Anna Bardolet
Investigadora, CIDOB
En el año 2015 la cifra de desplazados en el mundo alcanzó máximos históricos, con un volumen que, según las estimaciones de ACNUR, superó por primera vez los 60 millones de personas. Una gran mayoría de ellos se encontraban en países en desarrollo (un 86% del total en 2014) y casi la mitad de ellos se concentraban en solo 10 países. Frente a ello, ha bastado una sesenteava parte –el millón de refugiados que han alcanzado Europa en 2015 en busca de asilo– para desatar turbulencias sociales y políticas capaces de dañar seriamente el proceso de construcción europea. Entre las consecuencias más visibles y preocupantes de la llamada “crisis de los refugiados” destaca el auge del discurso nacionalista y populista de la extrema derecha que prolifera en muchos de los estados miembros, así como la re-fortificación de las fronteras nacionales, destinada a impedir la llegada de los solicitantes de asilo; frecuentemente, han convergido ambos fenómenos.
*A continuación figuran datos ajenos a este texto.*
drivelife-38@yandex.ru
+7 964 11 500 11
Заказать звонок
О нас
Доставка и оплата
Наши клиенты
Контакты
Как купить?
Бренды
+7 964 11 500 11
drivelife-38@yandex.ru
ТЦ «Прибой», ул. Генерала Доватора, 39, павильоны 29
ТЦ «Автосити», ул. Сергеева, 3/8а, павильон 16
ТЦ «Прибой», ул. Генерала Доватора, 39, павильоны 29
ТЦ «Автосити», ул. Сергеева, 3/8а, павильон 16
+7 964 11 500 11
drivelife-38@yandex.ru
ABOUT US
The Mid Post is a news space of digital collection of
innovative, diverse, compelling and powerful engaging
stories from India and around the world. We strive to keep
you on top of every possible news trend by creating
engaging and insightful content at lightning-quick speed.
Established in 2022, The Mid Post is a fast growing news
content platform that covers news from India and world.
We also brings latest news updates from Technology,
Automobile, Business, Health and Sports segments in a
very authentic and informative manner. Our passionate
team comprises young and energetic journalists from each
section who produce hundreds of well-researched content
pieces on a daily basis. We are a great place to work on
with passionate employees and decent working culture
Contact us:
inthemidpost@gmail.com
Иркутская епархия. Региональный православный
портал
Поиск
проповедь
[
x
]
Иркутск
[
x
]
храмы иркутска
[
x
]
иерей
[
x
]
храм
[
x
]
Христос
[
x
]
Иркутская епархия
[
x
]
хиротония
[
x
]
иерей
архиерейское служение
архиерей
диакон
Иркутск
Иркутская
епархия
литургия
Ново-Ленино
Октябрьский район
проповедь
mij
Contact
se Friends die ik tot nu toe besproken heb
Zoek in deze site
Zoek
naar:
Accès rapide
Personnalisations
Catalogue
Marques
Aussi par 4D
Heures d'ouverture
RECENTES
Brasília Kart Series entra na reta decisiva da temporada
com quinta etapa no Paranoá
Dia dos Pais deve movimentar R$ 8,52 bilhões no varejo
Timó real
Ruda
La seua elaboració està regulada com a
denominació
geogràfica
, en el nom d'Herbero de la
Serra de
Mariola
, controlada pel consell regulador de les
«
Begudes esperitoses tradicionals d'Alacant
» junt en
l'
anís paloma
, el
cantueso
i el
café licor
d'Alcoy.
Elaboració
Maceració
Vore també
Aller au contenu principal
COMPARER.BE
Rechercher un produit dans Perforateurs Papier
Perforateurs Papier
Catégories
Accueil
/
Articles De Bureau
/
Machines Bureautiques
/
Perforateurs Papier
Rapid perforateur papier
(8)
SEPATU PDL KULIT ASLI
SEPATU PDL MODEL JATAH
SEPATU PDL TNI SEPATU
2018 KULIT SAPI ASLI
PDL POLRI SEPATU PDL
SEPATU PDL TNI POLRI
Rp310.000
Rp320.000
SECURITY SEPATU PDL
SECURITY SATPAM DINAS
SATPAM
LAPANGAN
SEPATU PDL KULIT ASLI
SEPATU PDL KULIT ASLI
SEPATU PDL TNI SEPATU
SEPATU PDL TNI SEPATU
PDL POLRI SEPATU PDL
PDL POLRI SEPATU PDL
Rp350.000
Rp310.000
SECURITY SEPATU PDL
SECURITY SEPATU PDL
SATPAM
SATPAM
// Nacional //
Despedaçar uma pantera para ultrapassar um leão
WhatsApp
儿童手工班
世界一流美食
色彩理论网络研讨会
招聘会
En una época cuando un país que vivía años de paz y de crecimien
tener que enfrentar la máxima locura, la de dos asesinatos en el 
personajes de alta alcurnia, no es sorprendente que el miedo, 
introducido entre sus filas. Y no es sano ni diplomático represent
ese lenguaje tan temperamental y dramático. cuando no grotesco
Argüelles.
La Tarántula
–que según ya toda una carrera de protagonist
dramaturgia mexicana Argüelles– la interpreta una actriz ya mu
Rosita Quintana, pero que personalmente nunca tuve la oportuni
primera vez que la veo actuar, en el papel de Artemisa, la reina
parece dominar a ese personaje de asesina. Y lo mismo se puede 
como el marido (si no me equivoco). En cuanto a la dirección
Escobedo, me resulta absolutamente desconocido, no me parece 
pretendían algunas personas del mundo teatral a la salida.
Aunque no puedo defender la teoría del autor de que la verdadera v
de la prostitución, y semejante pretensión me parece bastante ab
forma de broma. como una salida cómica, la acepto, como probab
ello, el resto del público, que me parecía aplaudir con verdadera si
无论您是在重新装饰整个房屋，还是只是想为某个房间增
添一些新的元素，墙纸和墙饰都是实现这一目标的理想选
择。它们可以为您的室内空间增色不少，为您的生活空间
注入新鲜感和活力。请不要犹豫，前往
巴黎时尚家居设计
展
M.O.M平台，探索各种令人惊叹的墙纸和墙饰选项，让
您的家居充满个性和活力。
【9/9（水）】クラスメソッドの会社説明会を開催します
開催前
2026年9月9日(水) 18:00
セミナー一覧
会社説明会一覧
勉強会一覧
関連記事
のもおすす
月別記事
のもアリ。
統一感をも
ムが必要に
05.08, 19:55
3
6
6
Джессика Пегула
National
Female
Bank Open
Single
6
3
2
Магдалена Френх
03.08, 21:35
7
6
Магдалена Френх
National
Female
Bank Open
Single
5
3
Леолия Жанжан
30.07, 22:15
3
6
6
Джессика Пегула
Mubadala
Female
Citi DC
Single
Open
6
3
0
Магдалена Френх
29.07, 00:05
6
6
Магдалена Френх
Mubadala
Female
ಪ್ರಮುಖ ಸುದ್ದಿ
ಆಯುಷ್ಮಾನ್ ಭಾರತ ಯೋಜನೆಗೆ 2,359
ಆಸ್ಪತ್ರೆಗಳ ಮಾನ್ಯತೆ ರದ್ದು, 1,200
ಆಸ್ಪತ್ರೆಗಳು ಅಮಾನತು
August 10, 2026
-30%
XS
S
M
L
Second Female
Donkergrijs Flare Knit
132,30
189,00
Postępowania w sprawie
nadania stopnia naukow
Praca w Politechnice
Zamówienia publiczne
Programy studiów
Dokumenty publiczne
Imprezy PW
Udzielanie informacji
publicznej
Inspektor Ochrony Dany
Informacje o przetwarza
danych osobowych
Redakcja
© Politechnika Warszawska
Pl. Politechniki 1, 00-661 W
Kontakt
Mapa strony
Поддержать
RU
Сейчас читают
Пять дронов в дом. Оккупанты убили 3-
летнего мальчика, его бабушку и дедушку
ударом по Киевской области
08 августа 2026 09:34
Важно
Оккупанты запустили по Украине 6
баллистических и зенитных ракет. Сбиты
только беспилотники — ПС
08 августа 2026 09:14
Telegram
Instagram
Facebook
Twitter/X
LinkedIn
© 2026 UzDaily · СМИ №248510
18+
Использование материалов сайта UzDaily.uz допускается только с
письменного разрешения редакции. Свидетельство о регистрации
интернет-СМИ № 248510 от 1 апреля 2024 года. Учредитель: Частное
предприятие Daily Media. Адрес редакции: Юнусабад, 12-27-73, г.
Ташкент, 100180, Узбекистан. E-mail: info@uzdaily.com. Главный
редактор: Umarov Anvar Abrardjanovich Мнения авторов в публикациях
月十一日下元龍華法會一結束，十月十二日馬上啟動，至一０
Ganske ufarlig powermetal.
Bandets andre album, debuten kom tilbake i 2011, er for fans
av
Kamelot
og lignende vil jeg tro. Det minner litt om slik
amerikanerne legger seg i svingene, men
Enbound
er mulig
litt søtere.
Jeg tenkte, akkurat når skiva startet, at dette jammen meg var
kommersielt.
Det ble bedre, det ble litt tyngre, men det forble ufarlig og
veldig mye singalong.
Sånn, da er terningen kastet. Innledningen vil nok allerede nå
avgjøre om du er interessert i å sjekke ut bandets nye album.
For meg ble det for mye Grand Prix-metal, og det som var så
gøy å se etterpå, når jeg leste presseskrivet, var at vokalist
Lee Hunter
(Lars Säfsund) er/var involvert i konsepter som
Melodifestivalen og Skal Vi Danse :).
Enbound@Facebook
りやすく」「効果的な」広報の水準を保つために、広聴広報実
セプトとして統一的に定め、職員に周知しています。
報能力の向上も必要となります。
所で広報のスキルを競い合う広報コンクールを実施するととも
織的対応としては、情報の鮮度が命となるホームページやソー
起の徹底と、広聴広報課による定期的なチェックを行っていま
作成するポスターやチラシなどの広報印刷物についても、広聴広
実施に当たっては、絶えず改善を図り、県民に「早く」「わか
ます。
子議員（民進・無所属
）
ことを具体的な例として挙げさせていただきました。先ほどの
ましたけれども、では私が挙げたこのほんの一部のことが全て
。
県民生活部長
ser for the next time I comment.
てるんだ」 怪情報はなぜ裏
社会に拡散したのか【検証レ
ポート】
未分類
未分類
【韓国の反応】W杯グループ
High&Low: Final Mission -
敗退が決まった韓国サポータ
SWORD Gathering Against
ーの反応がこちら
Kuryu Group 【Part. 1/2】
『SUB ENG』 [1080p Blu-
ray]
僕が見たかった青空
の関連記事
El caso quizá más paradigmático en 2015 ha sido el del primer ministro de Hungría, Viktor Orbán, que ha tomado polémicas medidas como la construcción de una valla alambrada de púas de 170 km a lo largo de su frontera con Serbia en julio, a la que siguió el anuncio de tender otra en su frontera con Rumanía en septiembre, y con Croacia en octubre. A pesar de que Hungría ha sido ampliamente condenada por estas acciones, y que las vallas nos recuerdan un nuevo “telón de acero”, este no ha sido el único país que ha apostado por estas medidas: Eslovenia también erigió una alambrada de púas en su frontera con Croacia, en el mes de noviembre. Una de las acciones más controvertidas ha sido la construcción por parte de Austria de una valla en su frontera con Eslovenia, presuntamente para gestionar mejor los flujos de refugiados pero que de facto ha supuesto la primera barrera física erigida entre dos estados firmantes del Acuerdo de Schengen desde la creación de la zona de libre circulación… y todo hacía pensar que podría no ser la última. Asimismo, Dinamarca ha perimetrado con vallas parte de sus vías ferroviarias para controlar el flujo de inmigrantes con Suecia, mientras que Francia y el Reino Unido han colaborado para reforzar las vallas en el puerto de Calais, buscando impedir el cruce ilegal del Canal de la Manga.
Resulta evidente que las vallas no disuaden a quienes deciden emprender la ruta de entrada a Europa, tan solo logran que el esfuerzo sea más difícil y peligroso
La construcción de vallas no es una medida nueva (basta recordar las alambradas de espino que España mantiene en Ceuta y Melilla, o aquellas que discurren a lo largo de la frontera entre Grecia y Bulgaria con Turquía, desde 2012). Tampoco es que todas las vallas se deban a la crisis de los refugiados, como demuestra la que se levantó durante el conflicto entre Ucrania y Rusia en 2014, una estela que parecen haber seguido los estados bálticos en 2015: en agosto Estonia anunció que fortificaría los 110 km de frontera con Rusia, Letonia empezó la construcción de vallas en diciembre y Polonia anunció la construcción de torres de vigilancia en abril, también en la frontera con Rusia.
Resulta evidente que las vallas no disuaden a quienes deciden emprender la ruta de entrada a Europa, tan solo logran que el esfuerzo sea más difícil y peligroso, a menudo poniéndolos en manos de las mafias dedicadas al tráfico de personas. A pesar de que existe el consenso generalizado de que hay que acabar con las muertes en el Mediterráneo, las más de 3.300 personas que se han ahogado desde 2015 en ese mar nos recuerdan que ninguno de los esfuerzos realizados hasta la fecha ha sido suficiente. Si prosigue esta tendencia a la fortificación, pronto habrá más muros y barreras entre los países europeos que los que había durante la Guerra Fría, un esfuerzo que además de vano es tremendamente caro para un continente aún azuzado por las políticas de austeridad.